A magnitude do que acabei de fazer começou a surgir em mim. Eu havia matado aquelas duas mulheres e esse homem provavelmente morreria na água. Se eu não fui amaldiçoado antes, eu certamente estou agora. Mas Deus virou as costas para mim há muito tempo. Por que devo seguir Seus mandamentos depois do que Ele me fez passar?

Eu comecei a procurar em volta do barco. Encontrei vários jarros de água, todos drenados, e uma sacola de roupas. Eu estou supondo que eles pertenciam ao homem. Tirei minhas roupas apodrecidas, lavei o sangue do meu rosto e coloquei suas roupas. Me vendo no espelho, vi que não envelhecia desde que fui expulso do navio; Eu ainda parecia ter aproximadamente 23 anos de idade. Pouco depois disso, o barco chegou à costa; a praia estava vazia. Eu saí correndo, querendo chegar o mais longe possível daquele barco.

Mais tarde naquele dia, depois de vagar por essa cidade por algumas horas, fiz meu caminho até a praia para ver se alguém havia encontrado o barco. Quando me aproximei, vi uma multidão reunida ali perto e muitas luzes vermelhas e azuis piscando. Dezenas de homens vestidos de preto, com armas nos cintos, estavam reunidos em volta do barco. Eu não fiquei por perto.
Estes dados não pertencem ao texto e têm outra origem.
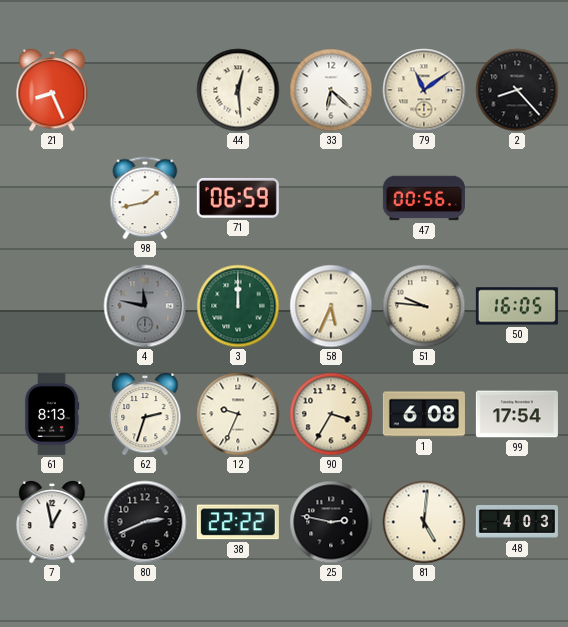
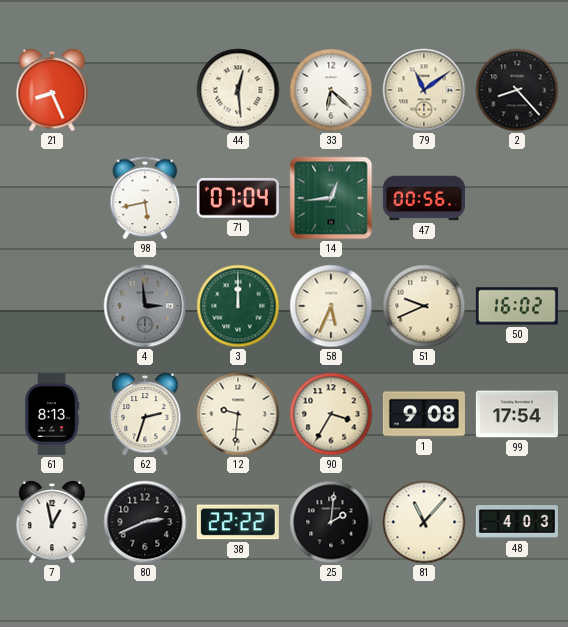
98: 1:43 -> 5:43
71: 06:59 -> 07:04
14: none -> 12:44
4: 11:47 -> 2:59
51: 9:46 -> 9:41
50: 16:05 -> 16:02
12: 9:34 -> 9:31
1: 6:08 -> 9:08
25: 2:47 -> 2:01
81: 5:01 -> 11:07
Percebo agora que fui muito duro com meu julgamento da senhora Harris. Embora ela tenha se esquecido de me libertar é o que levou a tudo isso, ela me ensinou a ler, e isso provou ser inestimável nesse novo mundo. Passei a maior parte do tempo na biblioteca, aprendendo sobre como o mundo havia mudado ao longo dos séculos, todos os avanços que havíamos feito. A maioria das pessoas aceita como a tecnologia surpreendente chegou; podemos conversar com pessoas do outro lado do mundo em tempo real. Quando eu era criança, levaria meses para receber uma mensagem tão distante.

Muitas vezes penso no fato de que nunca vou morrer. Às vezes esse pensamento me emociona; Vou ver como será o mundo daqui a centenas de anos. Outras vezes me horroriza; Eu nunca serei capaz de ter um relacionamento duradouro. Meus parceiros envelheceriam e morreriam e eu não. E se algum desastre acabar com toda a vida neste planeta e eu estiver sozinho em um mundo morto para sempre? 

Não tenho certeza do que farei para ocupar meu tempo para sempre, mas tenho certeza de uma coisa: nunca mais vou me aproximar do oceano.